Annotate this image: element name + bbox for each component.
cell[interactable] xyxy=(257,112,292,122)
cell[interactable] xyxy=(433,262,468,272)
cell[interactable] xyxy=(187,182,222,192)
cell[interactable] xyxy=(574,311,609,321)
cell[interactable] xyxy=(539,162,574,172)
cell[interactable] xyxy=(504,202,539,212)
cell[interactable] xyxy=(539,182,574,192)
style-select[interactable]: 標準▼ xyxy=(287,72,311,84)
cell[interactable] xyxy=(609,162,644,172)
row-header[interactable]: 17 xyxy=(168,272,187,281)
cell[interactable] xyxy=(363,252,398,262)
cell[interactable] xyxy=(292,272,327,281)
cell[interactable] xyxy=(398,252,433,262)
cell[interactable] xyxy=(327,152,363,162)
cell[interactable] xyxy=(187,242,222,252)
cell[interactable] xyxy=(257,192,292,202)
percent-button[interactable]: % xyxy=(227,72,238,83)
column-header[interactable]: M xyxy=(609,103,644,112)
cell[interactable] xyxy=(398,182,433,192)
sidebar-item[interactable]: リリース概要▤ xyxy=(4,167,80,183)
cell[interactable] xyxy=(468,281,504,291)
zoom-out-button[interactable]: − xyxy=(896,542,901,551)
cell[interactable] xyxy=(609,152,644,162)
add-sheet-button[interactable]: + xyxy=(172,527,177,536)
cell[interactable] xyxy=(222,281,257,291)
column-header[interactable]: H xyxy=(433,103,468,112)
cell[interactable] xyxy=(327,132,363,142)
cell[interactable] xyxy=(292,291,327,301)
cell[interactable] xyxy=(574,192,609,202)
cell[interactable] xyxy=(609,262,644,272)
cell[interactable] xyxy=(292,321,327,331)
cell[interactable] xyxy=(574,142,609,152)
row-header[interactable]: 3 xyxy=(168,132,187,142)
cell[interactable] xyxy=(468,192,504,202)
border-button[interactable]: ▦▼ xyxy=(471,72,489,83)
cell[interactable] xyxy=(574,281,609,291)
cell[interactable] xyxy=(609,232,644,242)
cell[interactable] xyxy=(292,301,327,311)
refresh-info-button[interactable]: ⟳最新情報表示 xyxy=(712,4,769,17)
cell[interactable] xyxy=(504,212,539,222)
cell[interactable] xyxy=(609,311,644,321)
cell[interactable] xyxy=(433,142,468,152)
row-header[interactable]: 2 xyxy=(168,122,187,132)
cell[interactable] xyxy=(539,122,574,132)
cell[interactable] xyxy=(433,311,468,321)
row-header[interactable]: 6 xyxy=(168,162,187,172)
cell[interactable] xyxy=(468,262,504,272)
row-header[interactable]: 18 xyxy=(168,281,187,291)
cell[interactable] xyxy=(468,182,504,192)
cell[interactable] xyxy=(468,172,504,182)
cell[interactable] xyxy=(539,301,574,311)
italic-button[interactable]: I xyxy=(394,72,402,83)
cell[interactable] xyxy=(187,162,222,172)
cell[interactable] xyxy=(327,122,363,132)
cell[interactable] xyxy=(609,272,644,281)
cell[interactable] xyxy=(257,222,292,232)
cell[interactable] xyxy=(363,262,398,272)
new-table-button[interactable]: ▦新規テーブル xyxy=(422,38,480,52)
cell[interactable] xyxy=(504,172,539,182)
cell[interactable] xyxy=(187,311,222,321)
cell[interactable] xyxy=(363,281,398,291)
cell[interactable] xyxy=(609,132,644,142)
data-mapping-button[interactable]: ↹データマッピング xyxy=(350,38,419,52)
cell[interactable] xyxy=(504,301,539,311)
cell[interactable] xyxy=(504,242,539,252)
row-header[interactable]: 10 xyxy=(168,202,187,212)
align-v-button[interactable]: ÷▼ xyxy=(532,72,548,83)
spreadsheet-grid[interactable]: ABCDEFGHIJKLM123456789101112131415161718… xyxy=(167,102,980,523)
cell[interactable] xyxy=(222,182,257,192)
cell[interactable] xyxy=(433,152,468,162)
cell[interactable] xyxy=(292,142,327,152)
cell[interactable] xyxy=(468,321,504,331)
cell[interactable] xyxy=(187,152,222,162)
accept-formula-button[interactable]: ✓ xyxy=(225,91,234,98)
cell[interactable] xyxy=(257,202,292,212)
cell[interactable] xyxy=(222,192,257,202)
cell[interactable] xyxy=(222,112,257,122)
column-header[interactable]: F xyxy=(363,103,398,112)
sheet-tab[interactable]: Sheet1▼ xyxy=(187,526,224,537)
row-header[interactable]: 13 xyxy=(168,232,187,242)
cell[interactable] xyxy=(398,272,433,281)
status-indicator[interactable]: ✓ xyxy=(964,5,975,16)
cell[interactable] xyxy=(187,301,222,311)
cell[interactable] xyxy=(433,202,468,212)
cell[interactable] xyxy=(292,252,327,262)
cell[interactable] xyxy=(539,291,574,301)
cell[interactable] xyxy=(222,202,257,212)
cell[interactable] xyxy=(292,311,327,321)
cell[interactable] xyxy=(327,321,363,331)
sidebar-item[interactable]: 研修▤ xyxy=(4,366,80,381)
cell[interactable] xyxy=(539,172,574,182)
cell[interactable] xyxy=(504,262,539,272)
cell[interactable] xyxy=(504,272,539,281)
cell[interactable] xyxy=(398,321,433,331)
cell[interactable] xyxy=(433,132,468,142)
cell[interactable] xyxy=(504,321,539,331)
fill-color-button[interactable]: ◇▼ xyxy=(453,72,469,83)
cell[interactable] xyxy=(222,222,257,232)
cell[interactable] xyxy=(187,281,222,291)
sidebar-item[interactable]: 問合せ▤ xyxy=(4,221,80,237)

* EXERCISE BRIEF *
Give every entry in the listing above again, exactly as written.

* RESPONSE *
Annotate this image: element name + bbox for each component.
cell[interactable] xyxy=(257,112,292,122)
cell[interactable] xyxy=(433,262,468,272)
cell[interactable] xyxy=(187,182,222,192)
cell[interactable] xyxy=(574,311,609,321)
cell[interactable] xyxy=(539,162,574,172)
cell[interactable] xyxy=(504,202,539,212)
cell[interactable] xyxy=(539,182,574,192)
style-select[interactable]: 標準▼ xyxy=(287,72,311,84)
cell[interactable] xyxy=(609,162,644,172)
row-header[interactable]: 17 xyxy=(168,272,187,281)
cell[interactable] xyxy=(363,252,398,262)
cell[interactable] xyxy=(292,272,327,281)
cell[interactable] xyxy=(398,252,433,262)
cell[interactable] xyxy=(327,152,363,162)
cell[interactable] xyxy=(187,242,222,252)
cell[interactable] xyxy=(257,192,292,202)
percent-button[interactable]: % xyxy=(227,72,238,83)
column-header[interactable]: M xyxy=(609,103,644,112)
cell[interactable] xyxy=(398,182,433,192)
sidebar-item[interactable]: リリース概要▤ xyxy=(4,167,80,183)
cell[interactable] xyxy=(468,281,504,291)
zoom-out-button[interactable]: − xyxy=(896,542,901,551)
cell[interactable] xyxy=(609,152,644,162)
add-sheet-button[interactable]: + xyxy=(172,527,177,536)
cell[interactable] xyxy=(222,281,257,291)
column-header[interactable]: H xyxy=(433,103,468,112)
cell[interactable] xyxy=(327,132,363,142)
cell[interactable] xyxy=(292,291,327,301)
cell[interactable] xyxy=(574,192,609,202)
cell[interactable] xyxy=(609,262,644,272)
cell[interactable] xyxy=(292,321,327,331)
cell[interactable] xyxy=(574,142,609,152)
row-header[interactable]: 3 xyxy=(168,132,187,142)
cell[interactable] xyxy=(468,192,504,202)
border-button[interactable]: ▦▼ xyxy=(471,72,489,83)
cell[interactable] xyxy=(574,281,609,291)
cell[interactable] xyxy=(609,232,644,242)
cell[interactable] xyxy=(292,301,327,311)
refresh-info-button[interactable]: ⟳最新情報表示 xyxy=(712,4,769,17)
cell[interactable] xyxy=(504,212,539,222)
cell[interactable] xyxy=(609,311,644,321)
cell[interactable] xyxy=(433,142,468,152)
row-header[interactable]: 2 xyxy=(168,122,187,132)
cell[interactable] xyxy=(539,122,574,132)
cell[interactable] xyxy=(433,311,468,321)
row-header[interactable]: 6 xyxy=(168,162,187,172)
cell[interactable] xyxy=(468,262,504,272)
row-header[interactable]: 18 xyxy=(168,281,187,291)
cell[interactable] xyxy=(468,182,504,192)
cell[interactable] xyxy=(468,172,504,182)
cell[interactable] xyxy=(539,301,574,311)
italic-button[interactable]: I xyxy=(394,72,402,83)
cell[interactable] xyxy=(187,162,222,172)
cell[interactable] xyxy=(327,122,363,132)
cell[interactable] xyxy=(609,272,644,281)
cell[interactable] xyxy=(257,222,292,232)
cell[interactable] xyxy=(363,262,398,272)
new-table-button[interactable]: ▦新規テーブル xyxy=(422,38,480,52)
cell[interactable] xyxy=(504,172,539,182)
cell[interactable] xyxy=(187,311,222,321)
cell[interactable] xyxy=(363,281,398,291)
cell[interactable] xyxy=(609,132,644,142)
data-mapping-button[interactable]: ↹データマッピング xyxy=(350,38,419,52)
cell[interactable] xyxy=(504,301,539,311)
cell[interactable] xyxy=(504,242,539,252)
row-header[interactable]: 10 xyxy=(168,202,187,212)
align-v-button[interactable]: ÷▼ xyxy=(532,72,548,83)
spreadsheet-grid[interactable]: ABCDEFGHIJKLM123456789101112131415161718… xyxy=(167,102,980,523)
cell[interactable] xyxy=(222,182,257,192)
cell[interactable] xyxy=(433,152,468,162)
cell[interactable] xyxy=(292,142,327,152)
cell[interactable] xyxy=(468,321,504,331)
cell[interactable] xyxy=(187,152,222,162)
accept-formula-button[interactable]: ✓ xyxy=(225,91,234,98)
cell[interactable] xyxy=(257,202,292,212)
cell[interactable] xyxy=(222,192,257,202)
cell[interactable] xyxy=(222,112,257,122)
column-header[interactable]: F xyxy=(363,103,398,112)
sheet-tab[interactable]: Sheet1▼ xyxy=(187,526,224,537)
row-header[interactable]: 13 xyxy=(168,232,187,242)
cell[interactable] xyxy=(398,272,433,281)
status-indicator[interactable]: ✓ xyxy=(964,5,975,16)
cell[interactable] xyxy=(187,301,222,311)
cell[interactable] xyxy=(433,202,468,212)
cell[interactable] xyxy=(292,252,327,262)
cell[interactable] xyxy=(539,291,574,301)
cell[interactable] xyxy=(222,202,257,212)
cell[interactable] xyxy=(292,311,327,321)
cell[interactable] xyxy=(327,321,363,331)
sidebar-item[interactable]: 研修▤ xyxy=(4,366,80,381)
cell[interactable] xyxy=(539,172,574,182)
cell[interactable] xyxy=(504,262,539,272)
cell[interactable] xyxy=(504,272,539,281)
cell[interactable] xyxy=(398,321,433,331)
cell[interactable] xyxy=(433,132,468,142)
cell[interactable] xyxy=(504,321,539,331)
fill-color-button[interactable]: ◇▼ xyxy=(453,72,469,83)
cell[interactable] xyxy=(222,222,257,232)
cell[interactable] xyxy=(187,281,222,291)
sidebar-item[interactable]: 問合せ▤ xyxy=(4,221,80,237)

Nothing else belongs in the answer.